Resistivity and IP modelling of an anisotropic body located in an isotropic environment

Abstract

A solution based on Tabarovskii's coupled pair of surface integral equations is given for the potential of a direct current flowing in an electrically anisotropic body and within the enclosing isotropic surroundings. The sources of the secondary potential exterior and interior to the body are fictitious surface charge distributions. The equations are solved numerically using point matching with pulse functions as subsectional basis functions. The model used in the applications is a long prism, excited by long line current electrodes aligned parallel to the strike. The strike length is set at a length sufficient to guarantee 2D behaviour of the model. Comparisons of computation results indicate that for the models, electrode arrays and numerical procedures applied, the solutions based on fictitious surface sources converge faster and behave more regularly than those based on real surface charges. When compared with previously published integral equation solutions, the present solution seems to be relatively efficient, even in the case of purely isotropic models.
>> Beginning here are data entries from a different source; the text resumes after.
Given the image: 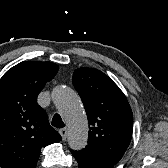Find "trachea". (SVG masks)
Instances as JSON below:
<instances>
[{
	"label": "trachea",
	"mask_w": 168,
	"mask_h": 168,
	"mask_svg": "<svg viewBox=\"0 0 168 168\" xmlns=\"http://www.w3.org/2000/svg\"><path fill=\"white\" fill-rule=\"evenodd\" d=\"M52 125L56 128H63L65 126L59 114H55L52 118Z\"/></svg>",
	"instance_id": "obj_1"
}]
</instances>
The model experiments also showed that at moderate resistivity contrasts, the anomaly shapes are strongly dependent on the directions of the principal axes of the body resistivity. However, when the external resistivity is more than 100 times that of the geometric mean of the principal resistivities in the body, with the principal resistivities differing from each other by at most one order of magnitude, the contribution of the anisotropy to the anomaly diminishes as a result of electrical saturation.